== Segment start ==
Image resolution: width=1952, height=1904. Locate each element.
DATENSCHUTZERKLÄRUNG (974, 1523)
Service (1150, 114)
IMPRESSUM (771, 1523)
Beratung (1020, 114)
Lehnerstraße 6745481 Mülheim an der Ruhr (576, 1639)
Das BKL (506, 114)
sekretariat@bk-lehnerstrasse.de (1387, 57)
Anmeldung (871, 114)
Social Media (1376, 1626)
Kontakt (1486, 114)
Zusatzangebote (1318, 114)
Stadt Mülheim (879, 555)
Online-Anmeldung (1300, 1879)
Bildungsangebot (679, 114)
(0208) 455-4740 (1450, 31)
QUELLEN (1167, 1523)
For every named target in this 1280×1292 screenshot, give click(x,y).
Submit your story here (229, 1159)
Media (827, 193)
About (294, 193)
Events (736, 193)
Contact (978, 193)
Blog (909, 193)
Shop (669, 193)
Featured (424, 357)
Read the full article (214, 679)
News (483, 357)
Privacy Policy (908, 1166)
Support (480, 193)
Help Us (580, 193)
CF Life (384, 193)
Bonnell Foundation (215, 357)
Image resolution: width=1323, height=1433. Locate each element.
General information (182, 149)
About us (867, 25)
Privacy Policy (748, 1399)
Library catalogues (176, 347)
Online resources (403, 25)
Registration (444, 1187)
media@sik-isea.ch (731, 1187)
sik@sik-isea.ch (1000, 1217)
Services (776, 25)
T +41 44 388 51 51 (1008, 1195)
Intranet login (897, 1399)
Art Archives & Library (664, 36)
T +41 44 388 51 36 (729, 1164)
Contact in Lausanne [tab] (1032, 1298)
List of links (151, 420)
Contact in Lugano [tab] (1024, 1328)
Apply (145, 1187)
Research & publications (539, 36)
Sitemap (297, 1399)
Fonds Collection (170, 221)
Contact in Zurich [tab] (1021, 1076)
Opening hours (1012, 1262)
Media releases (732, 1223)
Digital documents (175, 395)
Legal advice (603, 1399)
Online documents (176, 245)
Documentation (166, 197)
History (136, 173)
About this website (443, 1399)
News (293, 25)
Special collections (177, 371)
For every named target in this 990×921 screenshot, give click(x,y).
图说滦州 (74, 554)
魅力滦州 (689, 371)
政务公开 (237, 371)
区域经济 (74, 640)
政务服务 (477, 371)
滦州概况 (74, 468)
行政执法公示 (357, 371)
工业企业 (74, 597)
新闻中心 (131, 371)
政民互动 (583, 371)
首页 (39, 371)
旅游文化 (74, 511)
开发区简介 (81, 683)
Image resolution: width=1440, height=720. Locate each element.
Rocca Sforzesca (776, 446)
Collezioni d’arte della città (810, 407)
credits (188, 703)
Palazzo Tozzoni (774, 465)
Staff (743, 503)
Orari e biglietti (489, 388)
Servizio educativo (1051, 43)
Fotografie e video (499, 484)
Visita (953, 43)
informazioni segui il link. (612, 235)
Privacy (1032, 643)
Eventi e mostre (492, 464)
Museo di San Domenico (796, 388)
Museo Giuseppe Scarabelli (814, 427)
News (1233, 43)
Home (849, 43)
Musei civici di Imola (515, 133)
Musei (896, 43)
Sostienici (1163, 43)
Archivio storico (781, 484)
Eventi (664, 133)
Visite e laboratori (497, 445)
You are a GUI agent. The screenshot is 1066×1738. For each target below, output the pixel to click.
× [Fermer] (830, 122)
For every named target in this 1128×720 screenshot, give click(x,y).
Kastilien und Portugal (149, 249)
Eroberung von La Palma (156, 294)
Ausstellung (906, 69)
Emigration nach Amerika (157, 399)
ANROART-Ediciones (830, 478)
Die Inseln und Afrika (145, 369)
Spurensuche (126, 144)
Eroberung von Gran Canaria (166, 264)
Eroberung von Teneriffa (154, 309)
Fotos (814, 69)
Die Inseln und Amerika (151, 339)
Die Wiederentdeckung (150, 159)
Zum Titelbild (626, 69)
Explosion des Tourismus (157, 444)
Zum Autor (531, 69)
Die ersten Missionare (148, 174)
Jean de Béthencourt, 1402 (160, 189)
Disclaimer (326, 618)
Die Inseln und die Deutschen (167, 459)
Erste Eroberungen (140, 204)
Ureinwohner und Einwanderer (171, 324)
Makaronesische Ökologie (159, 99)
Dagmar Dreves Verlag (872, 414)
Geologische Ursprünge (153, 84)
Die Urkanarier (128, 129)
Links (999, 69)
== Segment end ==
● **Problem description**:
All of the data above should be reproduced exactly, with nothing missing.

● **Task solution**:
Image resolution: width=1952, height=1904. Locate each element.
DATENSCHUTZERKLÄRUNG (974, 1523)
Service (1150, 114)
IMPRESSUM (771, 1523)
Beratung (1020, 114)
Lehnerstraße 6745481 Mülheim an der Ruhr (576, 1639)
Das BKL (506, 114)
sekretariat@bk-lehnerstrasse.de (1387, 57)
Anmeldung (871, 114)
Social Media (1376, 1626)
Kontakt (1486, 114)
Zusatzangebote (1318, 114)
Stadt Mülheim (879, 555)
Online-Anmeldung (1300, 1879)
Bildungsangebot (679, 114)
(0208) 455-4740 (1450, 31)
QUELLEN (1167, 1523)
For every named target in this 1280×1292 screenshot, give click(x,y).
Submit your story here (229, 1159)
Media (827, 193)
About (294, 193)
Events (736, 193)
Contact (978, 193)
Blog (909, 193)
Shop (669, 193)
Featured (424, 357)
Read the full article (214, 679)
News (483, 357)
Privacy Policy (908, 1166)
Support (480, 193)
Help Us (580, 193)
CF Life (384, 193)
Bonnell Foundation (215, 357)
Image resolution: width=1323, height=1433. Locate each element.
General information (182, 149)
About us (867, 25)
Privacy Policy (748, 1399)
Library catalogues (176, 347)
Online resources (403, 25)
Registration (444, 1187)
media@sik-isea.ch (731, 1187)
sik@sik-isea.ch (1000, 1217)
Services (776, 25)
T +41 44 388 51 51 (1008, 1195)
Intranet login (897, 1399)
Art Archives & Library (664, 36)
T +41 44 388 51 36 (729, 1164)
Contact in Lausanne [tab] (1032, 1298)
List of links (151, 420)
Contact in Lugano [tab] (1024, 1328)
Apply (145, 1187)
Research & publications (539, 36)
Sitemap (297, 1399)
Fonds Collection (170, 221)
Contact in Zurich [tab] (1021, 1076)
Opening hours (1012, 1262)
Media releases (732, 1223)
Digital documents (175, 395)
Legal advice (603, 1399)
Online documents (176, 245)
Documentation (166, 197)
History (136, 173)
About this website (443, 1399)
News (293, 25)
Special collections (177, 371)
For every named target in this 990×921 screenshot, give click(x,y).
图说滦州 (74, 554)
魅力滦州 (689, 371)
政务公开 (237, 371)
区域经济 (74, 640)
政务服务 (477, 371)
滦州概况 (74, 468)
行政执法公示 (357, 371)
工业企业 (74, 597)
新闻中心 (131, 371)
政民互动 (583, 371)
首页 (39, 371)
旅游文化 (74, 511)
开发区简介 (81, 683)
Image resolution: width=1440, height=720. Locate each element.
Rocca Sforzesca (776, 446)
Collezioni d’arte della città (810, 407)
credits (188, 703)
Palazzo Tozzoni (774, 465)
Staff (743, 503)
Orari e biglietti (489, 388)
Servizio educativo (1051, 43)
Fotografie e video (499, 484)
Visita (953, 43)
informazioni segui il link. (612, 235)
Privacy (1032, 643)
Eventi e mostre (492, 464)
Museo di San Domenico (796, 388)
Museo Giuseppe Scarabelli (814, 427)
News (1233, 43)
Home (849, 43)
Musei civici di Imola (515, 133)
Musei (896, 43)
Sostienici (1163, 43)
Archivio storico (781, 484)
Eventi (664, 133)
Visite e laboratori (497, 445)
You are a GUI agent. The screenshot is 1066×1738. For each target below, output the pixel to click.
× [Fermer] (830, 122)
For every named target in this 1128×720 screenshot, give click(x,y).
Kastilien und Portugal (149, 249)
Eroberung von La Palma (156, 294)
Ausstellung (906, 69)
Emigration nach Amerika (157, 399)
ANROART-Ediciones (830, 478)
Die Inseln und Afrika (145, 369)
Spurensuche (126, 144)
Eroberung von Gran Canaria (166, 264)
Eroberung von Teneriffa (154, 309)
Fotos (814, 69)
Die Inseln und Amerika (151, 339)
Die Wiederentdeckung (150, 159)
Zum Titelbild (626, 69)
Explosion des Tourismus (157, 444)
Zum Autor (531, 69)
Die ersten Missionare (148, 174)
Jean de Béthencourt, 1402 (160, 189)
Disclaimer (326, 618)
Die Inseln und die Deutschen (167, 459)
Erste Eroberungen (140, 204)
Ureinwohner und Einwanderer (171, 324)
Makaronesische Ökologie (159, 99)
Dagmar Dreves Verlag (872, 414)
Geologische Ursprünge (153, 84)
Die Urkanarier (128, 129)
Links (999, 69)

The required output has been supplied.